Fine, but we all need preexisting criteria in order to speak critically about anything. Any form of criticism compares a specific instance against a category, whether real or imagined. It views an object through a lens. Good criticism uses the object to reevaluate the lens, and a good project forces the critic to do so. Anyone who is going to categorically dismiss a modernist project because he's a classicist, or vice versa, is not a good critic. I've never actually witnessed this happen, either, and think it's a bit of a cop-out to dismiss criticism (especially before the fact) because of an alleged bias.
So... what would the intention and context (=criteria) of the projects be here?
When the brief is as random as here, it creates a foundation on which building is quite hard - without just letting fine-tuned mathematical functions work out their behavioural patterns.
The only reason for something like this to happen, is an instructor hypnotized by the instant beauty of things generated "automatically" or through serendipitious collisions.
I just don't see much worth in that, concerning our lives as citizens and beings in the world.
You can't really thwart the criteria of a bunch of projects in order to bash them, if they don't have any criteria they are built on in the first place.
mark: i assume the link to your animation is a response to asking for the criteria of your methods or the consequences of your production. i can't see that it does either.
"the snake - iteration 2" is interesting (like the others) but in the context of just viewing one more animation, it doesn't give me a clue as to what you think is relevant or informative in the project.
metamechanic: your are right, i didn't ask you to answer the questions addressed to mark and you didn't answer them anyway. i also don't need you giving your spin on my questions, as i know exactly what i was asking.
as for it being a "jury crit trick", you'll have to keep guessing, since you missed the point entirely.

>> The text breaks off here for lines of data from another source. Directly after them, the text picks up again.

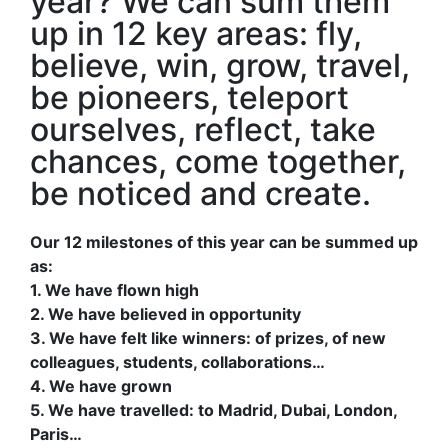
year? We can sum them
up in 12 key areas: fly,
believe, win, grow, travel,
be pioneers, teleport
ourselves, reflect, take
chances, come together,
be noticed and create.
Our 12 milestones of this year can be summed up
as:
1. We have flown high
2. We have believed in opportunity
3. We have felt like winners: of prizes, of new
colleagues, students, collaborations…
4. We have grown
5. We have travelled: to Madrid, Dubai, London,
Paris…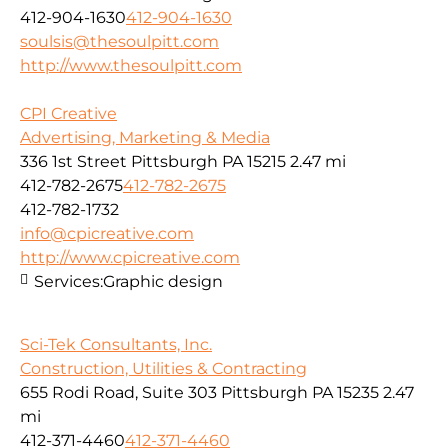
412-904-1630
412-904-1630
soulsis@thesoulpitt.com
http://www.thesoulpitt.com
CPI Creative
Advertising, Marketing & Media
336 1st Street Pittsburgh PA 15215
2.47 mi
412-782-2675
412-782-2675
412-782-1732
info@cpicreative.com
http://www.cpicreative.com
Services:
Graphic design
Sci-Tek Consultants, Inc.
Construction, Utilities & Contracting
655 Rodi Road, Suite 303 Pittsburgh PA 15235
2.47
mi
412-371-4460
412-371-4460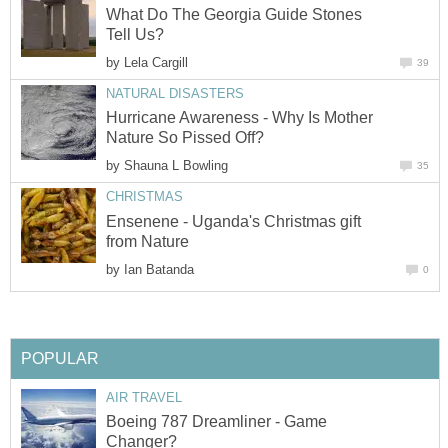
What Do The Georgia Guide Stones
by
Hurricane Awareness - Why Is Mother
by
Ensenene - Uganda's Christmas gift
by
Boeing 787 Dreamliner - Game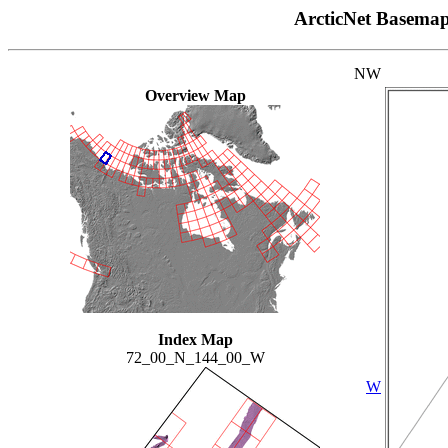
ArcticNet Basema
NW
Overview Map
Index Map
72_00_N_144_00_W
W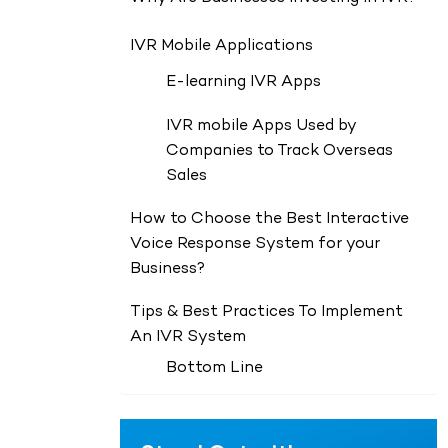
IVR Mobile Applications
E-learning IVR Apps
IVR mobile Apps Used by
Companies to Track Overseas
Sales
How to Choose the Best Interactive
Voice Response System for your
Business?
Tips & Best Practices To Implement
An IVR System
Bottom Line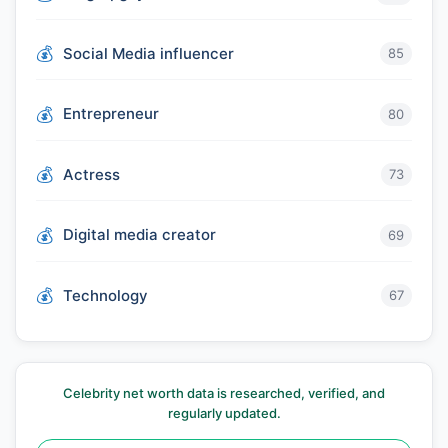
Social Media influencer
85
Entrepreneur
80
Actress
73
Digital media creator
69
Technology
67
Celebrity net worth data is researched, verified, and
regularly updated.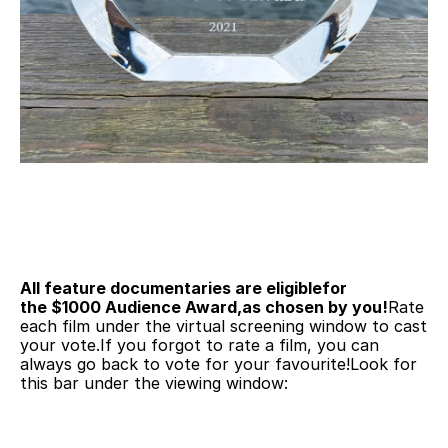
All feature documentaries are eligiblefor 
the $1000 Audience Award,as chosen by you!
Rate 
each film under the virtual screening window to cast 
your vote.If you forgot to rate a film, you can 
always go back to vote for your favourite!Look for 
this bar under the viewing window: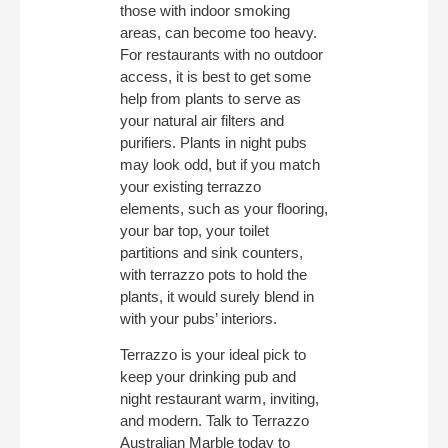
those with indoor smoking
areas, can become too heavy.
For restaurants with no outdoor
access, it is best to get some
help from plants to serve as
your natural air filters and
purifiers. Plants in night pubs
may look odd, but if you match
your existing terrazzo
elements, such as your flooring,
your bar top, your toilet
partitions and sink counters,
with terrazzo pots to hold the
plants, it would surely blend in
with your pubs’ interiors.
Terrazzo is your ideal pick to
keep your drinking pub and
night restaurant warm, inviting,
and modern. Talk to Terrazzo
Australian Marble today to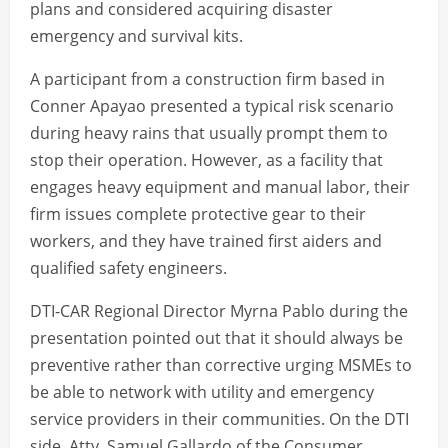
plans and considered acquiring disaster
emergency and survival kits.
A participant from a construction firm based in
Conner Apayao presented a typical risk scenario
during heavy rains that usually prompt them to
stop their operation. However, as a facility that
engages heavy equipment and manual labor, their
firm issues complete protective gear to their
workers, and they have trained first aiders and
qualified safety engineers.
DTI-CAR Regional Director Myrna Pablo during the
presentation pointed out that it should always be
preventive rather than corrective urging MSMEs to
be able to network with utility and emergency
service providers in their communities. On the DTI
side, Atty. Samuel Gallardo of the Consumer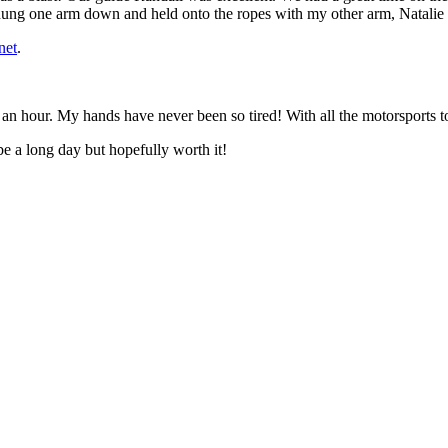
 hung one arm down and held onto the ropes with my other arm, Natali
net
.
 an hour. My hands have never been so tired! With all the motorsports 
be a long day but hopefully worth it!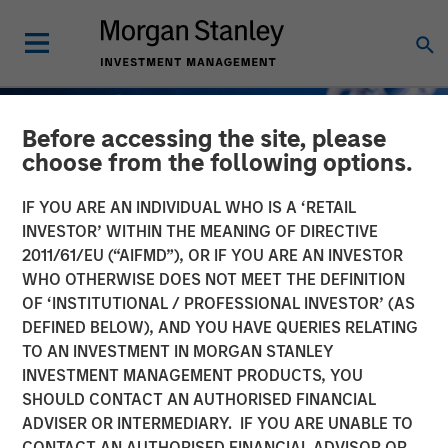
Before accessing the site, please
choose from the following options.
IF YOU ARE AN INDIVIDUAL WHO IS A ‘RETAIL
INVESTOR’ WITHIN THE MEANING OF DIRECTIVE
2011/61/EU (“AIFMD”), OR IF YOU ARE AN INVESTOR
WHO OTHERWISE DOES NOT MEET THE DEFINITION
OF ‘INSTITUTIONAL / PROFESSIONAL INVESTOR’ (AS
DEFINED BELOW), AND YOU HAVE QUERIES RELATING
TO AN INVESTMENT IN MORGAN STANLEY
GLOBAL FIXED INCOME BULLETIN
INSIGHTS
INVESTMENT MANAGEMENT PRODUCTS, YOU
SHOULD CONTACT AN AUTHORISED FINANCIAL
Stabilizing After Shock
ADVISER OR INTERMEDIARY. IF YOU ARE UNABLE TO
CONTACT AN AUTHORISED FINANCIAL ADVISOR OR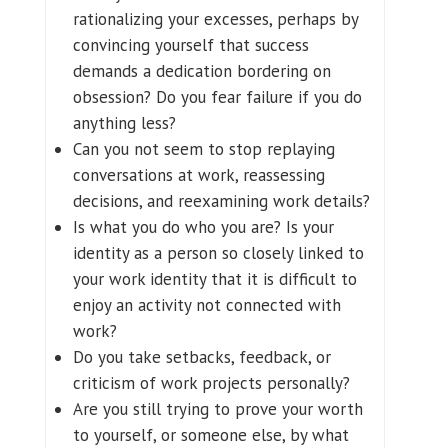
rationalizing your excesses, perhaps by
convincing yourself that success
demands a dedication bordering on
obsession? Do you fear failure if you do
anything less?
Can you not seem to stop replaying
conversations at work, reassessing
decisions, and reexamining work details?
Is what you do who you are? Is your
identity as a person so closely linked to
your work identity that it is difficult to
enjoy an activity not connected with
work?
Do you take setbacks, feedback, or
criticism of work projects personally?
Are you still trying to prove your worth
to yourself, or someone else, by what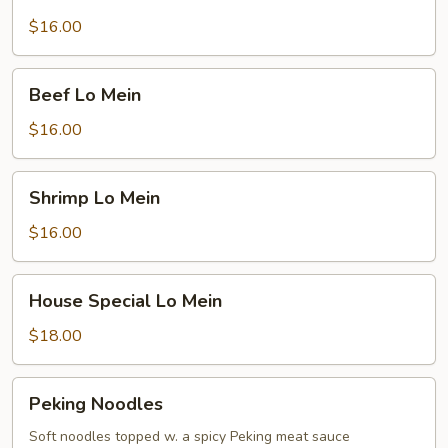
Lo
Mein
$16.00
Beef
Beef Lo Mein
Lo
Mein
$16.00
Shrimp
Shrimp Lo Mein
Lo
Mein
$16.00
House
House Special Lo Mein
Special
Lo
$18.00
Mein
Peking
Peking Noodles
Noodles
Soft noodles topped w. a spicy Peking meat sauce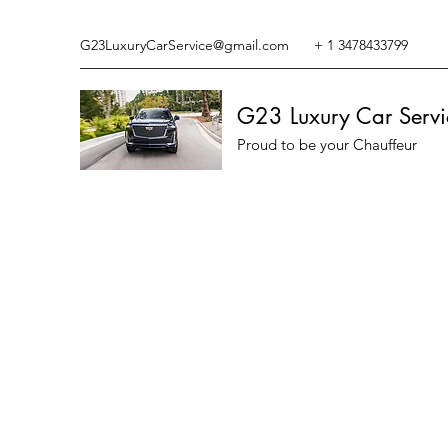
G23LuxuryCarService@gmail.com
+ 1 3478433799
G23 Luxury Car Servi
Proud to be your Chauffeur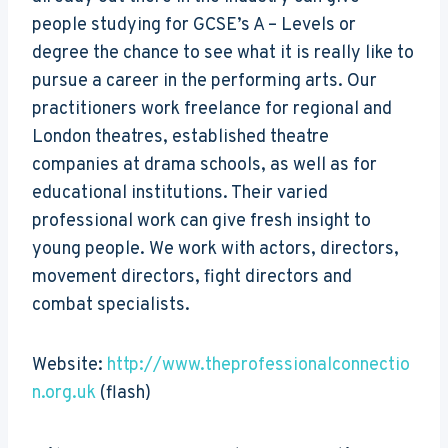
people studying for GCSE’s A – Levels or
degree the chance to see what it is really like to
pursue a career in the performing arts. Our
practitioners work freelance for regional and
London theatres, established theatre
companies at drama schools, as well as for
educational institutions. Their varied
professional work can give fresh insight to
young people. We work with actors, directors,
movement directors, fight directors and
combat specialists.
Website:
http://www.theprofessionalconnectio
n.org.uk
(flash)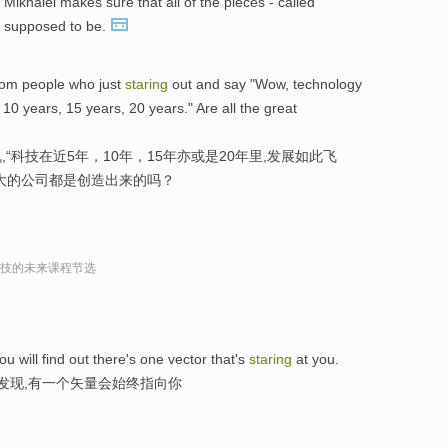
Mikhaiel makes sure that all of the pieces - called
e supposed to be.
 from people who just
staring
out and say "Wow, technology
10 years, 15 years, 20 years." Are all the great
“科技在近5年，10年，15年亦或是20年里,发展如此飞
大的公司都是创造出来的吗？
r谈科技的未来课程节选
ou will find out there's one vector that's
staring
at you.
发现,有一个矢量会始终指向你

what i would be interested in, is to be made aware of the 'logic' of the design, so that i can critique on its own terms, not on any pre-existing ones that I or anyone else in the forum might have. i would want to know what Mark himself is setting up as his points of judgment or evaluation, so that i can try and look at the work from within his operations. by what categories of architectural production does he wish us to assess or review the work.
or if it is only a circumstance of showing what has been going on for the last few weeks (months), a documentation of process; then so be it. we just look at it and then move on.